Electrostatic Interactions with Choline and Phosphate Groups Regulate Cisplatin Permeation through a Dioleoylphosphocholine Bilayer


The investigation of the intermolecular interactions between platinum-based anticancer drugs and lipid bilayers is of special relevance to unveil the mechanisms involved in different steps of the mode of action of these drugs. We have simulated the permeation of cisplatin through a model membrane composed of 1,2-dioleoyl-sn-glycero-3-phosphocholine lipids by means of umbrella sampling classical molecular dynamics simulations.

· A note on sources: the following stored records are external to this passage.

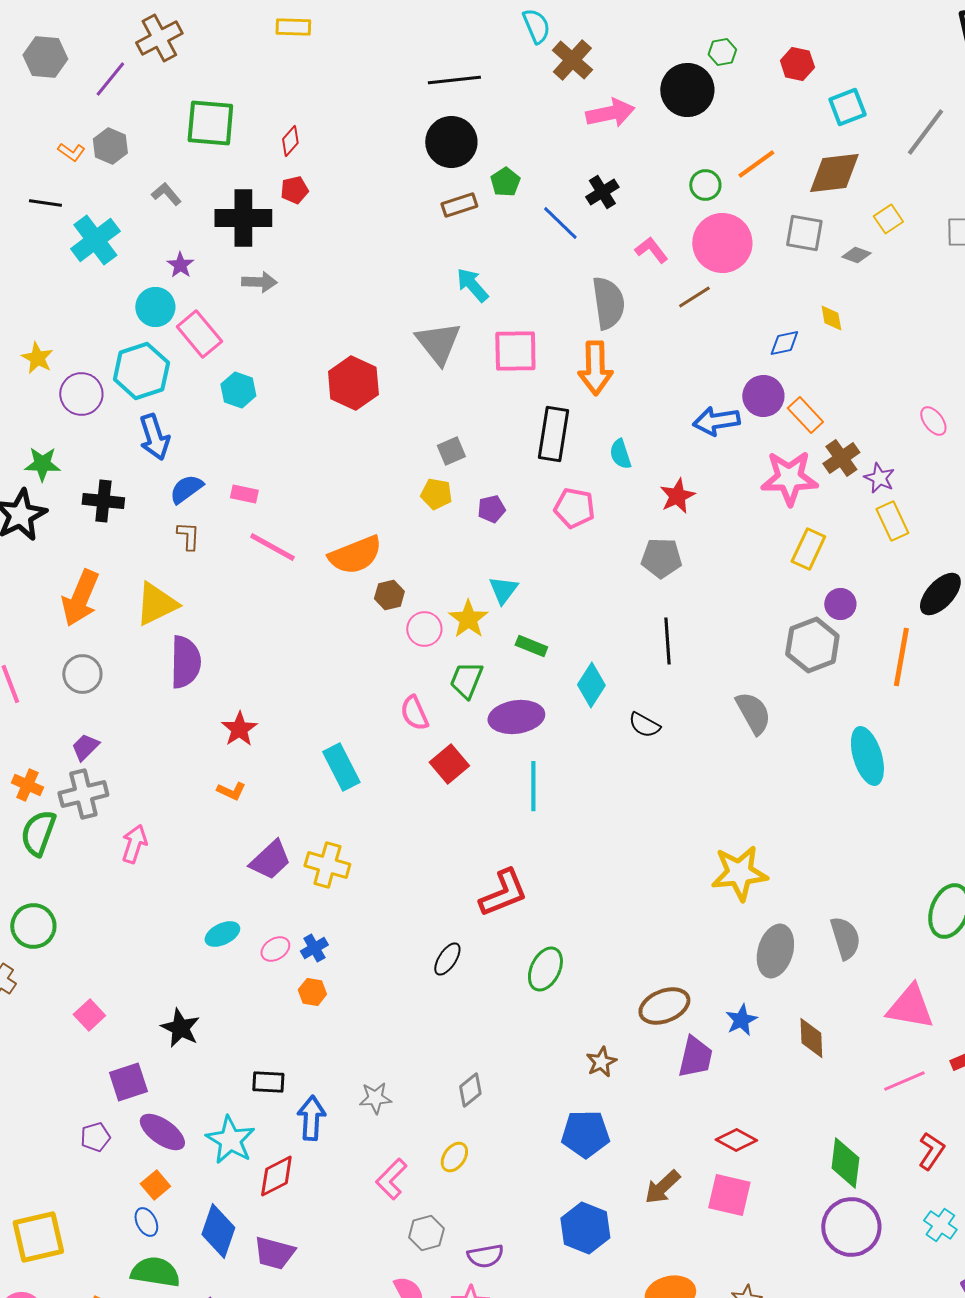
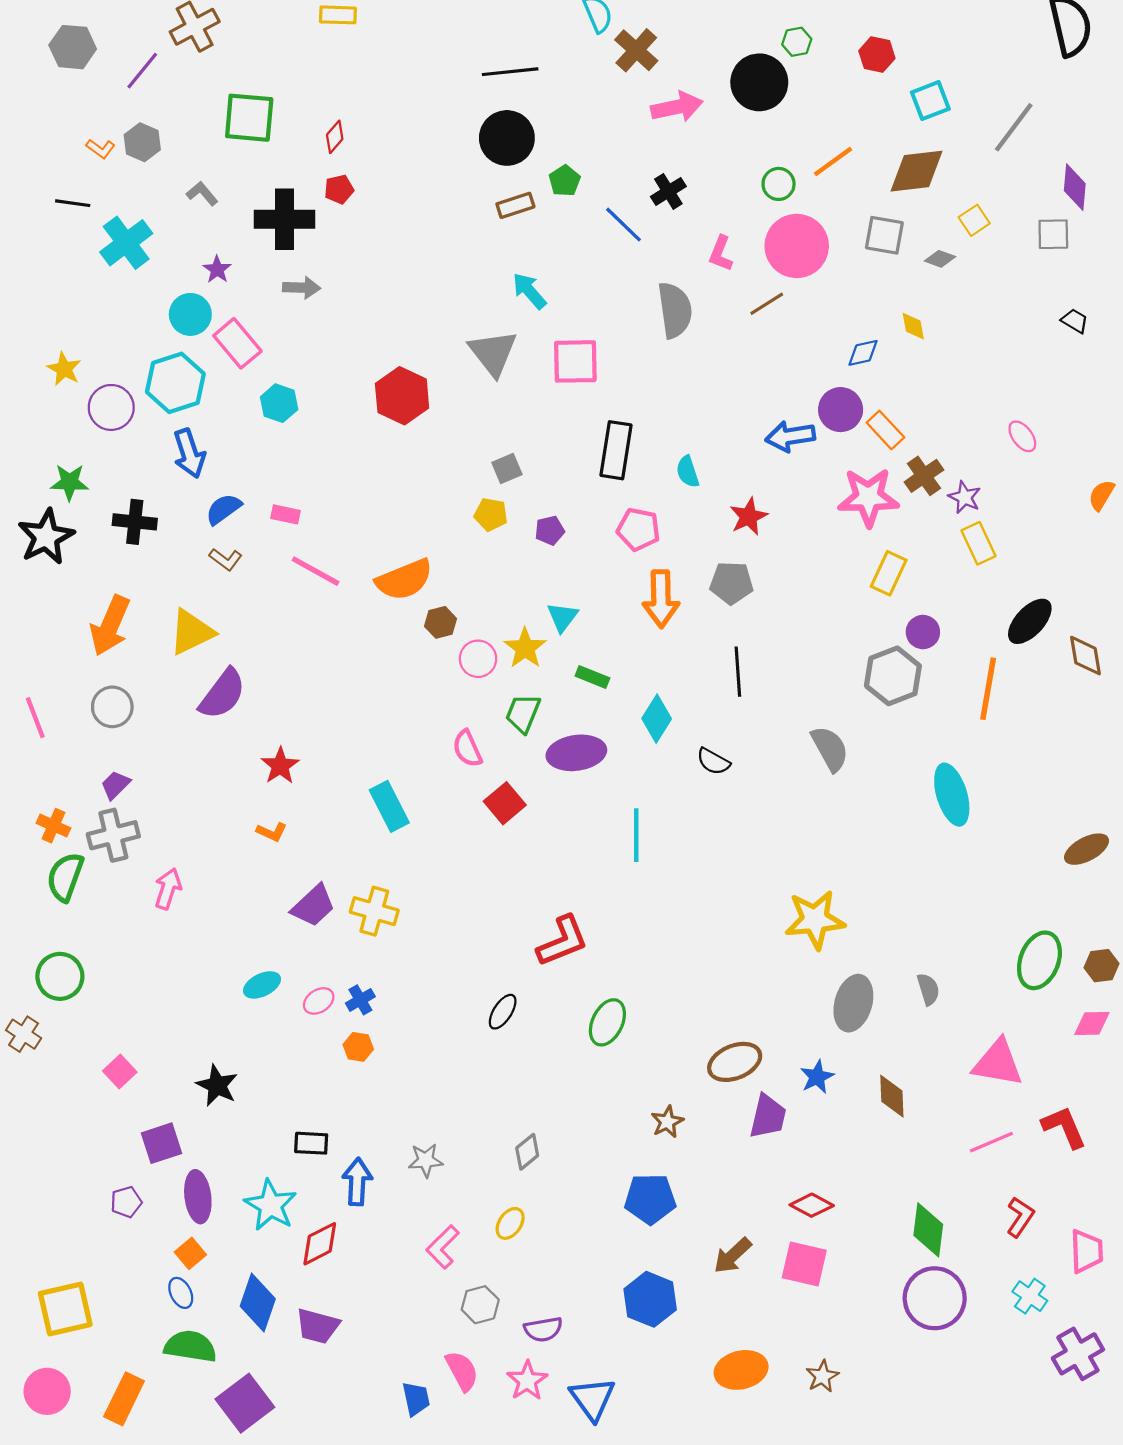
pink L-shape: (651, 250) -> (721, 253), turned -120
orange arrow: (595, 368) -> (661, 599), moved
brown L-shape: (188, 536) -> (226, 559), turned 124
purple semicircle: (185, 662) -> (222, 694), turned 36
cyan line: (533, 786) -> (636, 835), moved
gray semicircle: (845, 938) -> (928, 989), size x0.7
purple ellipse: (162, 1132) -> (198, 1197), turned 48

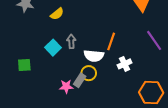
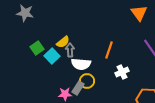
yellow semicircle: (57, 14) -> (63, 42), moved
white semicircle: (94, 56) -> (81, 64), moved
green square: (24, 65) -> (37, 48), moved, turned -32

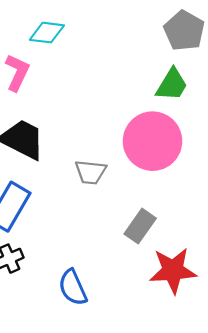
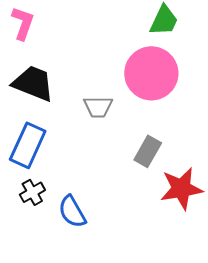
blue semicircle: (73, 287) -> (72, 212), moved

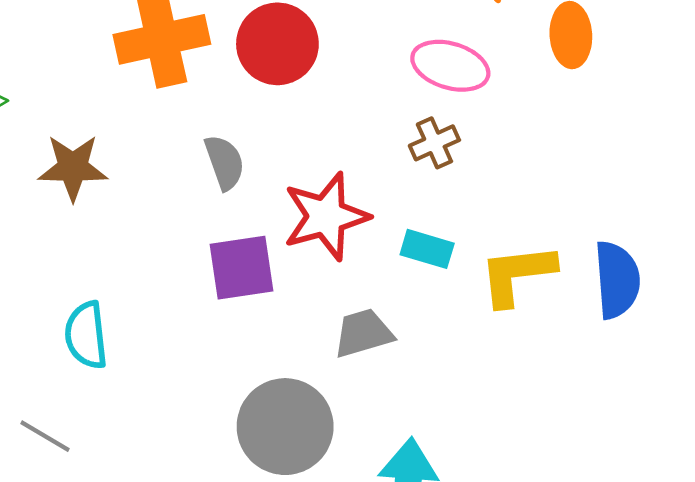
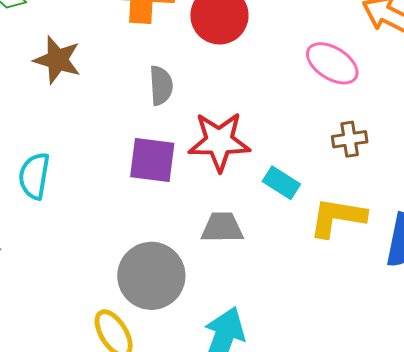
brown cross: (434, 143) -> (350, 139), moved

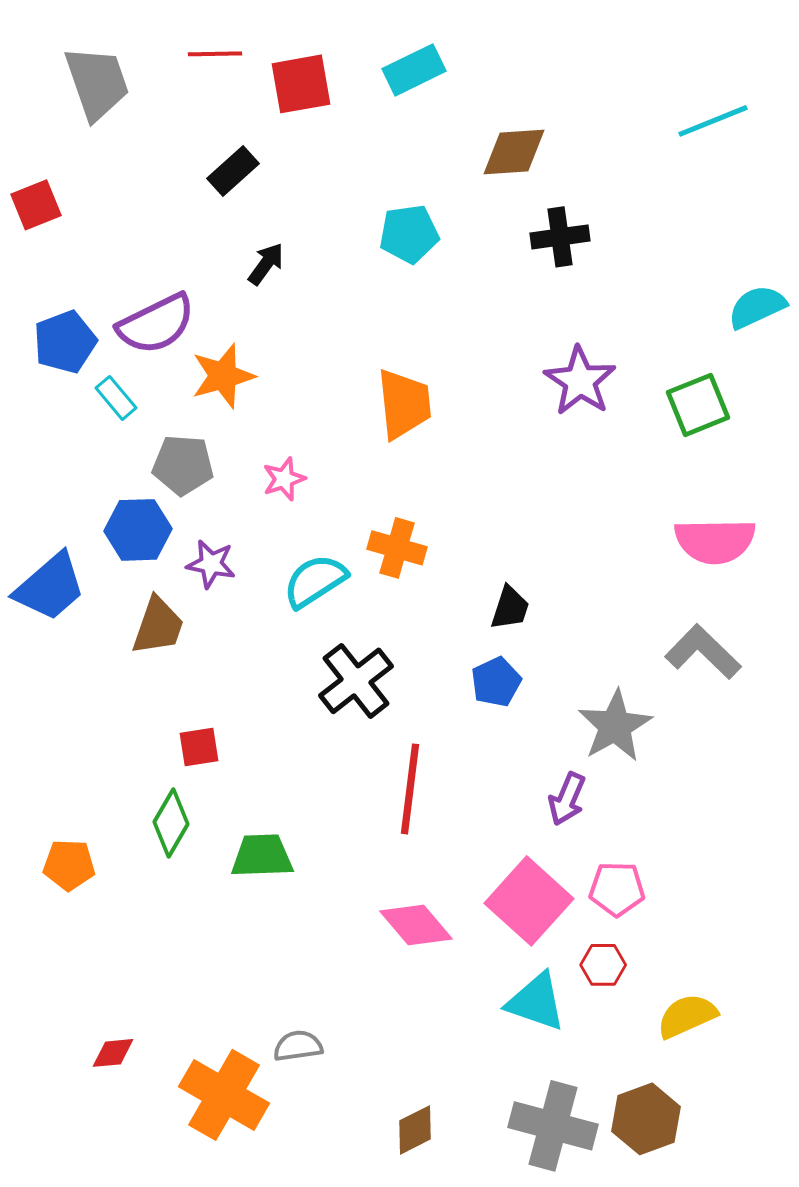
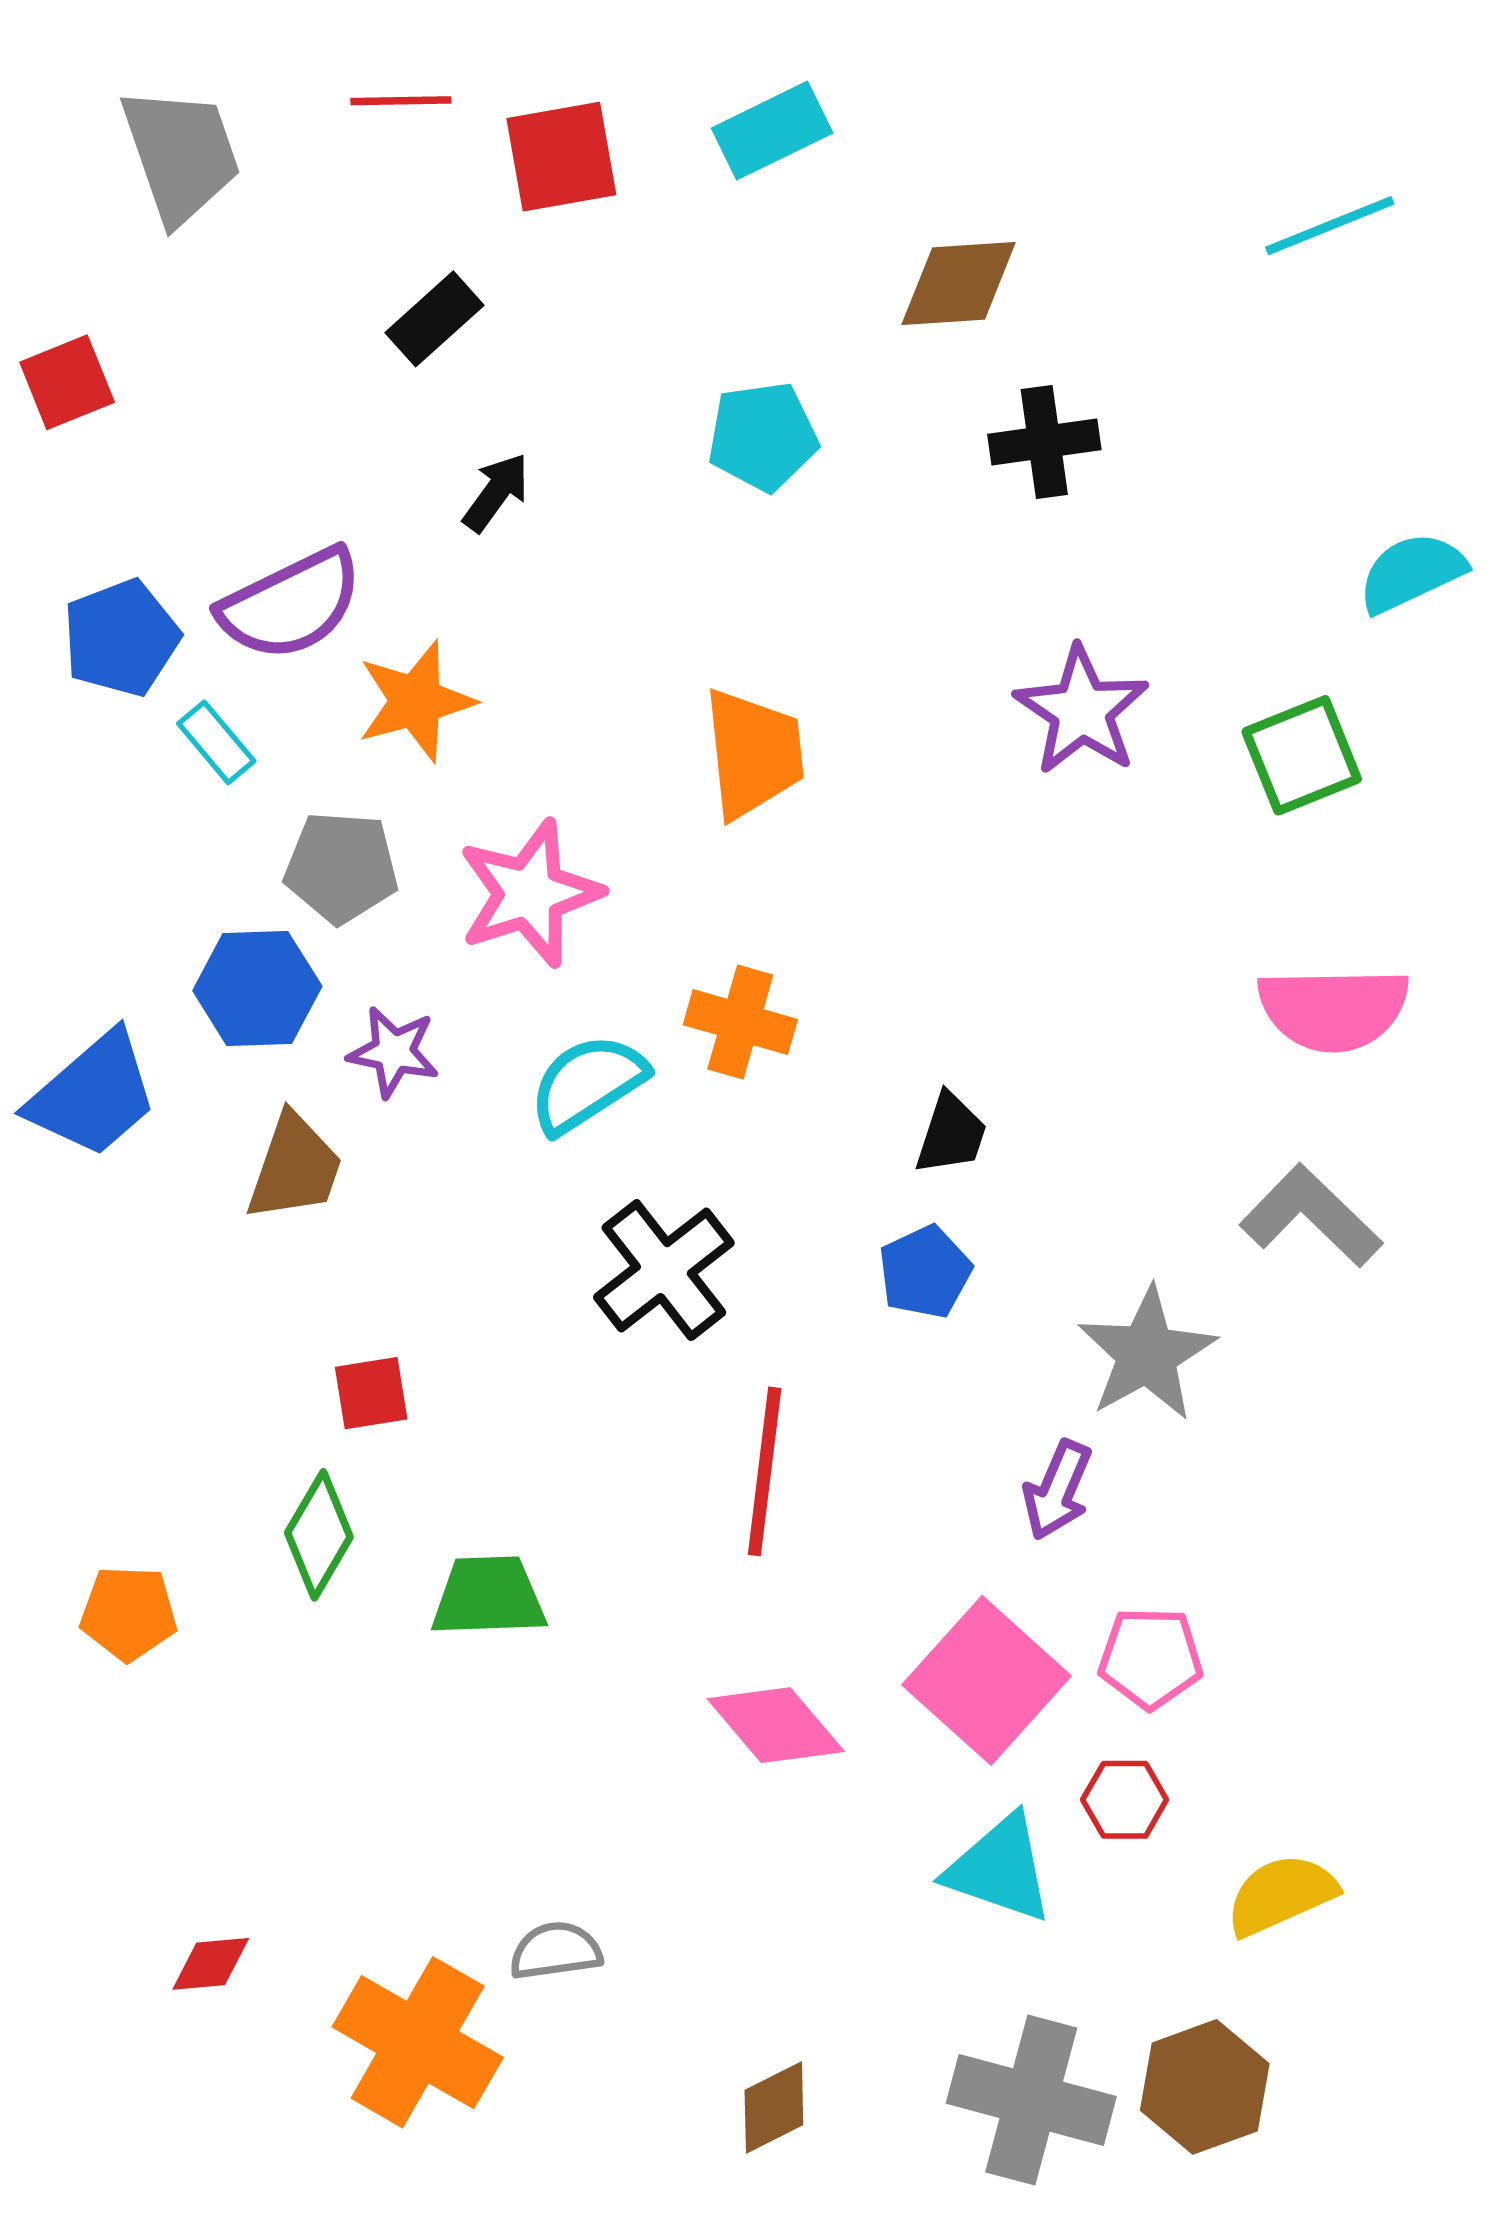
pink star: (284, 479) -> (530, 893), size x1.8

The initial physisorption of cisplatin in the polar region of the membrane is controlled, in a first moment, by long-range electrostatic interactions with the choline groups, which trap the drug in a shallow free-energy minimum. Then, cisplatin is driven to a deeper free-energy minimum by long-range electrostatic interactions with the phosphate groups. From this minimum to the middle of the bilayer the electrostatic repulsion between cisplatin and the choline groups partially cancels out the electrostatic attraction between cisplatin and the phosphate groups, inducing a general drop of the total interaction with the polar heads. In addition, the attractive interactions with the non-polar tails, which are dominated by van der Waals contributions, gain significance. The large energy barrier found when going from the global minimum to the middle of the membrane indicates that the non-electrostatic interactions between the drug and the non-polar tails are badly reproduced by the fixed point-charge force field used here, and that the introduction of polarization effects are likely necessary.